Collected data:
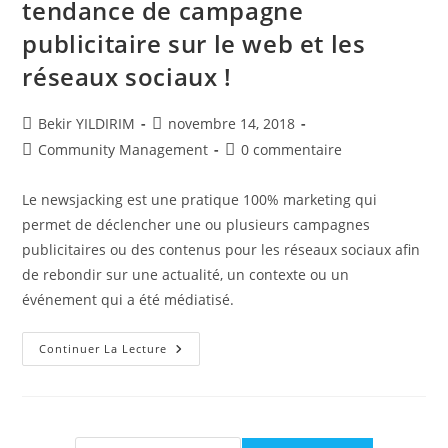
tendance de campagne
publicitaire sur le web et les
réseaux sociaux !
Auteur/autrice
Publication
Bekir YILDIRIM
novembre 14, 2018
de
publiée :
Post
Commentaires
Community Management
0 commentaire
la
category:
de
publication :
la
Le newsjacking est une pratique 100% marketing qui
publication :
permet de déclencher une ou plusieurs campagnes
publicitaires ou des contenus pour les réseaux sociaux afin
de rebondir sur une actualité, un contexte ou un
événement qui a été médiatisé.
NewsJacking,
Continuer La Lecture
Une
Nouvelle
Tendance
De
Campagne
Publicitaire
Sur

Directions for this task: Every line in the data that holds the string "sociaux" should be copied.

Your response:
réseaux sociaux !
publicitaires ou des contenus pour les réseaux sociaux afin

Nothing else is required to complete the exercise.